Maija Grotell: Works Which Grow From Belief
by Jeff Schlanger and Toshiko Takaezu
Copyright © 1996 by Jeff Schlanger and Toshiko Takaezu. All rights reserved.
Available from Studio Potter Books.
The following is an excerpt from the introduction.
The Life
Today, looking across the waters of New York harbor, it may not be a simple thing to
imagine the America to which Maija Grotell came, an immigrant from Finland, in 1927.
Ceramics facilities in the United States when she arrived bore little resemblance to the
proliferating resources we take for granted at the end of the century. Now we choose
from among educational programs on all levels. Suppliers and manufacturers offer
ready-mixed clays and glazes, power equipment, every size and type of kiln, plus dozens
of magazines, hundreds of informative books, and millions of color slides.
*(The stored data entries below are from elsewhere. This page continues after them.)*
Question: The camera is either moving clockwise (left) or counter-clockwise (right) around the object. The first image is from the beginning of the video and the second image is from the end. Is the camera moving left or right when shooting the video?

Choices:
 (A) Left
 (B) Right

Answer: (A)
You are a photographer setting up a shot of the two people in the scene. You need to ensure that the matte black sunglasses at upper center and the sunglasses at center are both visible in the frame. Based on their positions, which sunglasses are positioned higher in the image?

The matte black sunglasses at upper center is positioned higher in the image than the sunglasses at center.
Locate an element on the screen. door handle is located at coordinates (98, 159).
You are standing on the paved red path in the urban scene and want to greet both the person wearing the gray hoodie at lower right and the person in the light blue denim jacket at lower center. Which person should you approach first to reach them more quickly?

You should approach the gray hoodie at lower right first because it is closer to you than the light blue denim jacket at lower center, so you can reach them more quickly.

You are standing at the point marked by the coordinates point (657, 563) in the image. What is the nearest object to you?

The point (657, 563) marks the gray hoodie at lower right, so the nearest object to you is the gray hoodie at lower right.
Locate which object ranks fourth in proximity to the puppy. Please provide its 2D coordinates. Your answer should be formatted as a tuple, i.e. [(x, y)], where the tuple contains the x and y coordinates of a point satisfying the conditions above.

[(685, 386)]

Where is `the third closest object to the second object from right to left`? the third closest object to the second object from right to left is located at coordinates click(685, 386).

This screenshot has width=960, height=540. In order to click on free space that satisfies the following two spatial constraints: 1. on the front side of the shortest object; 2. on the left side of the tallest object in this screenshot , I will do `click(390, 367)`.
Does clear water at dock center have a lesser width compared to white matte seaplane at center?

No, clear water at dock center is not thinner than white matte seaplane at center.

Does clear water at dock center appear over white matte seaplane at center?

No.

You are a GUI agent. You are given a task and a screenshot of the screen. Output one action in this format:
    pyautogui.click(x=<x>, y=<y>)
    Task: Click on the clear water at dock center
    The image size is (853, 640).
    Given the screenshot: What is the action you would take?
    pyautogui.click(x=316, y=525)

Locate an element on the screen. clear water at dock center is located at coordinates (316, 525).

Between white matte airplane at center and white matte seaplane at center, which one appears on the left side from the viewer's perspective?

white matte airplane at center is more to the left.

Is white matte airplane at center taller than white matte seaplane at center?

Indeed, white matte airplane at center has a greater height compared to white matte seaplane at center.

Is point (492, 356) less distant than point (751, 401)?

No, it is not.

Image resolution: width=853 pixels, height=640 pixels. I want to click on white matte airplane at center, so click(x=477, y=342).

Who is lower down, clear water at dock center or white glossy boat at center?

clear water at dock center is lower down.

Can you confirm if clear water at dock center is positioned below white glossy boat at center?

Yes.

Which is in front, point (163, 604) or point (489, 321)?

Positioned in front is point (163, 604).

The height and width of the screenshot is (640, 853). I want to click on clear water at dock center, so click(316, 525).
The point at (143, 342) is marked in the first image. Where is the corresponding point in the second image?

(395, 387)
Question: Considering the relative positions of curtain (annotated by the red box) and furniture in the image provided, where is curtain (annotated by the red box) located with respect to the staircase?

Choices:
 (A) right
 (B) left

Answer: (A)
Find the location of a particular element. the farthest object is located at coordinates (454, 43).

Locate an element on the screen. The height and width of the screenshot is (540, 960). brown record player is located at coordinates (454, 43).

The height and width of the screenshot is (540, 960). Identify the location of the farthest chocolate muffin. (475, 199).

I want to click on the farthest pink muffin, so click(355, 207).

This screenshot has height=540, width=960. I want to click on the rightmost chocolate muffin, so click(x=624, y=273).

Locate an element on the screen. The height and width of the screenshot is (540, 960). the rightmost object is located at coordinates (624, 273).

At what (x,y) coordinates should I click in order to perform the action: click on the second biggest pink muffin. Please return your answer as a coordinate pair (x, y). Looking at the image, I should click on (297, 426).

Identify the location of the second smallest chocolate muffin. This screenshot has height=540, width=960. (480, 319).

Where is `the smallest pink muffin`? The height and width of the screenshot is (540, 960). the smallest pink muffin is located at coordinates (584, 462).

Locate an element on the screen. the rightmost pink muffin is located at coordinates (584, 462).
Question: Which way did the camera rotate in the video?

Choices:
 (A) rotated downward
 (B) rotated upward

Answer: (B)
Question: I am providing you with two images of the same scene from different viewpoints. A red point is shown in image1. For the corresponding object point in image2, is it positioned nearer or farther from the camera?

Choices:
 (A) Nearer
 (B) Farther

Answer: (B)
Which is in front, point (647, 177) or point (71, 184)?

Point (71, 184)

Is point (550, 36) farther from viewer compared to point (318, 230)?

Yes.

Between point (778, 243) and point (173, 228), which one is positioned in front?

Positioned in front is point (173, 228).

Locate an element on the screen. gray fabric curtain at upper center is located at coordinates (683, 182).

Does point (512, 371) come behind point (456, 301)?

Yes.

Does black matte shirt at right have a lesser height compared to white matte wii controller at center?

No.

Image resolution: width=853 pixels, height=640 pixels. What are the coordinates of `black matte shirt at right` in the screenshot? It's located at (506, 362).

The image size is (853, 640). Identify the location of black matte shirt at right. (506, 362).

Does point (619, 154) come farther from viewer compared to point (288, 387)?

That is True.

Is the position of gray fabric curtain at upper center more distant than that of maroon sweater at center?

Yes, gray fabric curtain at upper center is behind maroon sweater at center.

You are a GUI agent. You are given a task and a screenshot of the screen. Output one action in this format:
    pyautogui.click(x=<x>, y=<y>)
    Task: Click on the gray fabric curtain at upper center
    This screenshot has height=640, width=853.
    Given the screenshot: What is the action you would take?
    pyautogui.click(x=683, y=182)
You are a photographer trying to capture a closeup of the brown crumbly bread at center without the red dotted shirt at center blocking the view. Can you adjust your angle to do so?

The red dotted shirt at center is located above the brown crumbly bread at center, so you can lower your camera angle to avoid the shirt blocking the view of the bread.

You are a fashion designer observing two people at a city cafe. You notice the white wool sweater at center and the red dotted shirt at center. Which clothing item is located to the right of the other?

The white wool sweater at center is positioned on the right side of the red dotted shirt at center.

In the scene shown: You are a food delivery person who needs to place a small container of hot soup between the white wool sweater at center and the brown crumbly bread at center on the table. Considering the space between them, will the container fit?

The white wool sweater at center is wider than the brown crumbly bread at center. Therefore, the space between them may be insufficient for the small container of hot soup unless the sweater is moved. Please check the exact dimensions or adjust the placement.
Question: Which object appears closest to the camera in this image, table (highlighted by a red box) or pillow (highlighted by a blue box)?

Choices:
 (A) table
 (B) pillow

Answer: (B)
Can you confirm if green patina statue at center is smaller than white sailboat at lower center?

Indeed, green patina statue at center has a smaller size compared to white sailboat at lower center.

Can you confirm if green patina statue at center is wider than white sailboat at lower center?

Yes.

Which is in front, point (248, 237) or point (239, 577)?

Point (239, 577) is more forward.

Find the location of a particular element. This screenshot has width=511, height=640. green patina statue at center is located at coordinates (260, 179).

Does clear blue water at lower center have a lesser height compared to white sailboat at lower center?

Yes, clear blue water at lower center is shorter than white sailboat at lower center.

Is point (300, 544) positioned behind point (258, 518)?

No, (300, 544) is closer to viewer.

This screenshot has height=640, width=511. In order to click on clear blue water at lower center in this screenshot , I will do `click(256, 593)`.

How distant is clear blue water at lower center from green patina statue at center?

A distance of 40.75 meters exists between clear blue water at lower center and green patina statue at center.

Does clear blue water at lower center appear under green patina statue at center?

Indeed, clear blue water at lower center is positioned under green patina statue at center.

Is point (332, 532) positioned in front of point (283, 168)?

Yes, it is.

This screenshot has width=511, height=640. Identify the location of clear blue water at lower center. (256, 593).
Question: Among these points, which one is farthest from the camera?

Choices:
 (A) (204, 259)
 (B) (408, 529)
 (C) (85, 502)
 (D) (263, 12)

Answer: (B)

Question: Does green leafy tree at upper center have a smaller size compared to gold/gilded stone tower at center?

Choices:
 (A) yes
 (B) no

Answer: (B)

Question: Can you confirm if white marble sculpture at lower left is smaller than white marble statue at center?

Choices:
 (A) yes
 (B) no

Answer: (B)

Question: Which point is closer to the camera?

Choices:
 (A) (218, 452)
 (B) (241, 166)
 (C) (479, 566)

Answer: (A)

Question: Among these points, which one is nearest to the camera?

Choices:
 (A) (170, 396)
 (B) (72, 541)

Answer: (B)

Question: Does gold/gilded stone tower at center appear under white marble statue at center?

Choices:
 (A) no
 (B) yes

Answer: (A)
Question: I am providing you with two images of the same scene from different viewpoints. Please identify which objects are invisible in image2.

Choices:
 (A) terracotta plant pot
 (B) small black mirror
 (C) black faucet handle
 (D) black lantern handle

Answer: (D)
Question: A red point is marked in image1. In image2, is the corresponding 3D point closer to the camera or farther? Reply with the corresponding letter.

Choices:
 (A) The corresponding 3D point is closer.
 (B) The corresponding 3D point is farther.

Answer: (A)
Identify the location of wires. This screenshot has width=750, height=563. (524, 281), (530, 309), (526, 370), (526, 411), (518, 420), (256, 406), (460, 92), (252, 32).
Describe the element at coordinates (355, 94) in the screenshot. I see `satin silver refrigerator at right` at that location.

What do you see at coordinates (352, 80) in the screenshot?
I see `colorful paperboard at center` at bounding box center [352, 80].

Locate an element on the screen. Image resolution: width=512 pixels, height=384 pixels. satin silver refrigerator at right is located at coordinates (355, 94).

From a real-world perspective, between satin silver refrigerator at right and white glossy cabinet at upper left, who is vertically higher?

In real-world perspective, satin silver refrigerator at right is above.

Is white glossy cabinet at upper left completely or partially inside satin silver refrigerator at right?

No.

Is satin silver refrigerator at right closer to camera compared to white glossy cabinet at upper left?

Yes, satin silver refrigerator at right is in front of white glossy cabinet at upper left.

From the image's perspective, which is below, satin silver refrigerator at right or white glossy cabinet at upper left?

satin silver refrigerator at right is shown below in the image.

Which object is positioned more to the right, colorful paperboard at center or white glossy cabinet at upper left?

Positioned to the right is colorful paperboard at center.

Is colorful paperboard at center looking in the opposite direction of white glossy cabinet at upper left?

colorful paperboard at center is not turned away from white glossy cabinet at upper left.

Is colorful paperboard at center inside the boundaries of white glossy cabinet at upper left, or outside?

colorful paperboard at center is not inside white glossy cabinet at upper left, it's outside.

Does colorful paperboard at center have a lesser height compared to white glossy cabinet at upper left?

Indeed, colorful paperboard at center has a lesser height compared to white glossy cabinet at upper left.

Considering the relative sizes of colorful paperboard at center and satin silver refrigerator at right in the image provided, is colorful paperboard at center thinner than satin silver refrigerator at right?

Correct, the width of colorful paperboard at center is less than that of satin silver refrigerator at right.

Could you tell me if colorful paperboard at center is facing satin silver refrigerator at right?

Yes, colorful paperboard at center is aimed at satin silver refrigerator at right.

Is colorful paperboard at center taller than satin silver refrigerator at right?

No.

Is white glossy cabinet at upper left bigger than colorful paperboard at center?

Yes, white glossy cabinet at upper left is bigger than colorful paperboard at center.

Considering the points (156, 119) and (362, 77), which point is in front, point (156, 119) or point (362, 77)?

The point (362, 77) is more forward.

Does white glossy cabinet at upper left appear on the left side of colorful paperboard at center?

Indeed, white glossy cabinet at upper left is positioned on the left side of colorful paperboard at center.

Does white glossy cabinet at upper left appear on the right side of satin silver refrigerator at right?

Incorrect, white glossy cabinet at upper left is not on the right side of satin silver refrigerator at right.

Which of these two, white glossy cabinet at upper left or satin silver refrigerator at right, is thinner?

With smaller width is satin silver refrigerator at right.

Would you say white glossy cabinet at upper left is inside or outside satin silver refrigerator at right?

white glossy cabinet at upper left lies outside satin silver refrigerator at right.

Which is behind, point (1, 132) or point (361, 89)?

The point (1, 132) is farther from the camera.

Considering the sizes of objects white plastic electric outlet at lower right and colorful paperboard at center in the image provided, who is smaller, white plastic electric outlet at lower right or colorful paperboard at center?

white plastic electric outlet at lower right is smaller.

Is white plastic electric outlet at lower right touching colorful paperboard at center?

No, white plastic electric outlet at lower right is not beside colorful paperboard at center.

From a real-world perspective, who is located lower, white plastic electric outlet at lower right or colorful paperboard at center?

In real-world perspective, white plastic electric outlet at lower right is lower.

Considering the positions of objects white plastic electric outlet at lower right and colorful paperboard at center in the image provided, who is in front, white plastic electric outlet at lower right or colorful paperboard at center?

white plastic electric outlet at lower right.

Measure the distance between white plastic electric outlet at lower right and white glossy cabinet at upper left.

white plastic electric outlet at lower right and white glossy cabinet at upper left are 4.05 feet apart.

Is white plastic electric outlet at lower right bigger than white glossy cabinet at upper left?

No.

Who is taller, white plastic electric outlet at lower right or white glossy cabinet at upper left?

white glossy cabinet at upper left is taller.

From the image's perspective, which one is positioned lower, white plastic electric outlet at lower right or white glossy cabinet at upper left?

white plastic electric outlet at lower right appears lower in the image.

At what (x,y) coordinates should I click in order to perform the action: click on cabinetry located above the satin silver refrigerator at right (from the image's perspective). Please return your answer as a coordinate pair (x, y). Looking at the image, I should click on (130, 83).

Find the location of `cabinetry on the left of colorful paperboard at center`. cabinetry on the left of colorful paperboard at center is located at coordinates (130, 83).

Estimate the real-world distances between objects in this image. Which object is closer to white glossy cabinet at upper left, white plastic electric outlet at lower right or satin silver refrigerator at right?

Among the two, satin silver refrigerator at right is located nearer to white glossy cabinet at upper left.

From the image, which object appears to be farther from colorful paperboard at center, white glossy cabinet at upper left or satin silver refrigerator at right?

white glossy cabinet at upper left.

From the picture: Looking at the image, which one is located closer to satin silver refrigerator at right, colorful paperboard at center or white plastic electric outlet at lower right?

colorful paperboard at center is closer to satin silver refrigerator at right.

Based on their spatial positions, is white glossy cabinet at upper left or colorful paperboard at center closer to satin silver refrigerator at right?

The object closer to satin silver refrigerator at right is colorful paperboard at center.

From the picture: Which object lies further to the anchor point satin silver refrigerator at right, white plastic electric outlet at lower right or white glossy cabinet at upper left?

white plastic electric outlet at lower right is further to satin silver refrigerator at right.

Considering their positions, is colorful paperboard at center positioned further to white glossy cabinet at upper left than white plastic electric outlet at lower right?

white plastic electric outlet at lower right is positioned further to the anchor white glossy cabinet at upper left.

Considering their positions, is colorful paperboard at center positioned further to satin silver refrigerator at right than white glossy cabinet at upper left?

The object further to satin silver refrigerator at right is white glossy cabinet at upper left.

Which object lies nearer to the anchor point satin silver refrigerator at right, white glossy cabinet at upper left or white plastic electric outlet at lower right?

Ceramics in the nineteen-twenties in America tended to be considered either an industry
or a hobby. The global history of ceramic art and its continuity into the present
moment had yet to be widely understood. A foundation for the development of this
understanding was accomplished, in large part, by the pioneer teaching of Maija
Grotell's generation. For them, ceramics practice demanded mastery of the kick wheel
and of often difficult, underscaled firing facilities, along with the continuous experimental
production of test glazes in order to build a common working knowledge of the possibilities.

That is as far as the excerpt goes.